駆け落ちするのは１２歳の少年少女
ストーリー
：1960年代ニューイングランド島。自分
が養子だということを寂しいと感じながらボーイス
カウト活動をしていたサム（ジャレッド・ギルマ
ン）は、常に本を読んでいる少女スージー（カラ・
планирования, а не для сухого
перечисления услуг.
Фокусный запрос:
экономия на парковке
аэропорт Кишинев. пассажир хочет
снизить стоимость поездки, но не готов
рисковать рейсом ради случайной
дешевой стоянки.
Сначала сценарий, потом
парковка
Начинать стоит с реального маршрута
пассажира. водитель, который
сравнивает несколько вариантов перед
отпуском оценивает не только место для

------------------------------------

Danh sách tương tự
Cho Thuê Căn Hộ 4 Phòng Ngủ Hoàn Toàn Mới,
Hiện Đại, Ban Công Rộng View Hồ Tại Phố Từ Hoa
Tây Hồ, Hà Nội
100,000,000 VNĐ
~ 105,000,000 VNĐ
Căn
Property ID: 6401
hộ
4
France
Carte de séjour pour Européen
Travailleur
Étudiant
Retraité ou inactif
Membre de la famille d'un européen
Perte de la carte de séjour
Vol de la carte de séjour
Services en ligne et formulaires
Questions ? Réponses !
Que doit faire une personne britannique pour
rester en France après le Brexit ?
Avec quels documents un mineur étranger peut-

------------------------------------

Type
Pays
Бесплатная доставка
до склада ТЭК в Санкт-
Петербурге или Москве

------------------------------------

Could you restate word for word the lines above from the one containing "駆け落ちするのは１２歳の少年少女" through the one containing "снизить стоимость поездки, но не готов", both included, and nothing else?

駆け落ちするのは１２歳の少年少女
ストーリー
：1960年代ニューイングランド島。自分
が養子だということを寂しいと感じながらボーイス
カウト活動をしていたサム（ジャレッド・ギルマ
ン）は、常に本を読んでいる少女スージー（カラ・
планирования, а не для сухого
перечисления услуг.
Фокусный запрос:
экономия на парковке
аэропорт Кишинев. пассажир хочет
снизить стоимость поездки, но не готов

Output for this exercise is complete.